[Collected data]
——————————

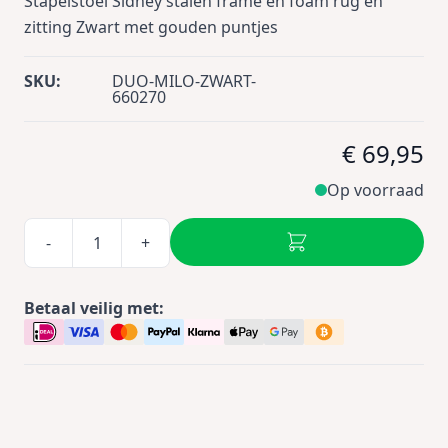
Stapelstoel Sidney stalen frame en foam rug en
zitting Zwart met gouden puntjes
SKU:
DUO-MILO-ZWART-
660270
€ 69,95
Op voorraad
-
+
Betaal veilig met:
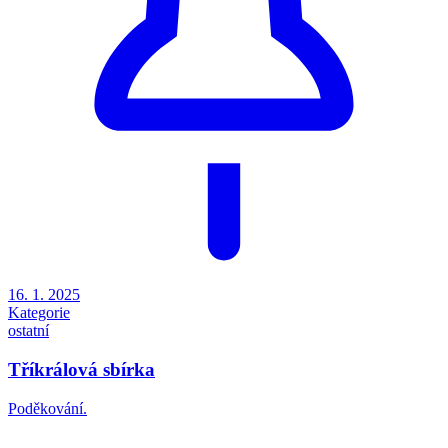
16. 1. 2025
Kategorie
ostatní
Tříkrálová sbírka
Poděkování.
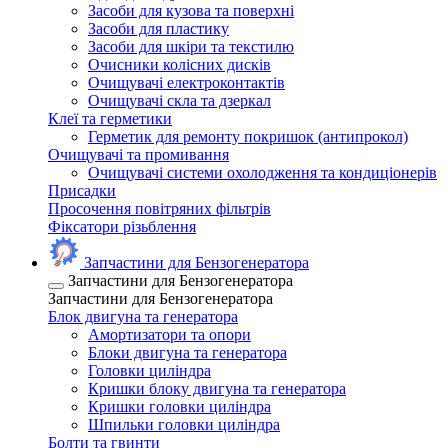
Засоби для кузова та поверхні
Засоби для пластику
Засоби для шкіри та текстилю
Очисники колісних дисків
Очищувачі електроконтактів
Очищувачі скла та дзеркал
Клеї та герметики
Герметик для ремонту покришок (антипрокол)
Очищувачі та промивання
Очищувачі системи охолодження та кондиціонерів
Присадки
Просочення повітряних фільтрів
Фіксатори різьблення
Запчастини для Бензогенератора
Запчастини для Бензогенератора
Запчастини для Бензогенератора
Блок двигуна та генератора
Амортизатори та опори
Блоки двигуна та генератора
Головки циліндра
Кришки блоку двигуна та генератора
Кришки головки циліндра
Шпильки головки циліндра
Болти та гвинти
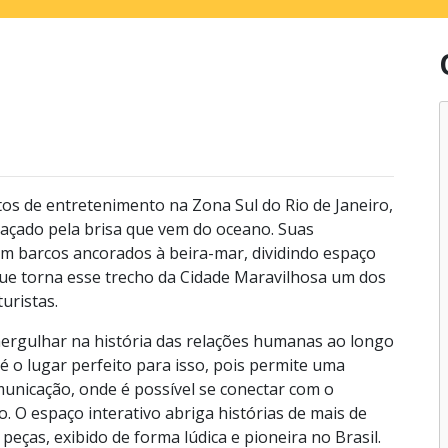
tos de entretenimento na Zona Sul do Rio de Janeiro,
açado pela brisa que vem do oceano. Suas
om barcos ancorados à beira-mar, dividindo espaço
 que torna esse trecho da Cidade Maravilhosa um dos
 turistas.
ergulhar na história das relações humanas ao longo
 o lugar perfeito para isso, pois permite uma
unicação, onde é possível se conectar com o
o. O espaço interativo abriga histórias de mais de
eças, exibido de forma lúdica e pioneira no Brasil.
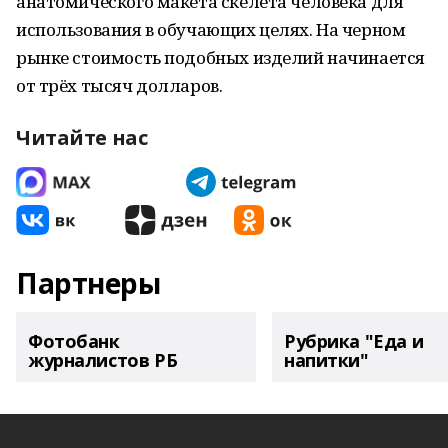
анатомического макета скелета человека для
использования в обучающих целях. На черном
рынке стоимость подобных изделий начинается
от трёх тысяч долларов.
Читайте нас
Партнеры
Фотобанк
Рубрика "Еда и
журналистов РБ
напитки"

——————————

_PROBLEM_.
Go through the entries above and print each one exactly, minus the pictures.

_EXPECTED ANSWER_.
Stapelstoel Sidney stalen frame en foam rug en
zitting Zwart met gouden puntjes
SKU:
DUO-MILO-ZWART-
660270
€ 69,95
Op voorraad
-
+
Betaal veilig met:
16. 1. 2025
Kategorie
ostatní
Tříkrálová sbírka
Poděkování.
Засоби для кузова та поверхні
Засоби для пластику
Засоби для шкіри та текстилю
Очисники колісних дисків
Очищувачі електроконтактів
Очищувачі скла та дзеркал
Клеї та герметики
Герметик для ремонту покришок (антипрокол)
Очищувачі та промивання
Очищувачі системи охолодження та кондиціонерів
Присадки
Просочення повітряних фільтрів
Фіксатори різьблення
Запчастини для Бензогенератора
Запчастини для Бензогенератора
Запчастини для Бензогенератора
Блок двигуна та генератора
Амортизатори та опори
Блоки двигуна та генератора
Головки циліндра
Кришки блоку двигуна та генератора
Кришки головки циліндра
Шпильки головки циліндра
Болти та гвинти
tos de entretenimento na Zona Sul do Rio de Janeiro,
açado pela brisa que vem do oceano. Suas
om barcos ancorados à beira-mar, dividindo espaço
 que torna esse trecho da Cidade Maravilhosa um dos
 turistas.
ergulhar na história das relações humanas ao longo
 o lugar perfeito para isso, pois permite uma
unicação, onde é possível se conectar com o
o. O espaço interativo abriga histórias de mais de
eças, exibido de forma lúdica e pioneira no Brasil.
анатомического макета скелета человека для
использования в обучающих целях. На черном
рынке стоимость подобных изделий начинается
от трёх тысяч долларов.
Читайте нас
Партнеры
Фотобанк
Рубрика "Еда и
журналистов РБ
напитки"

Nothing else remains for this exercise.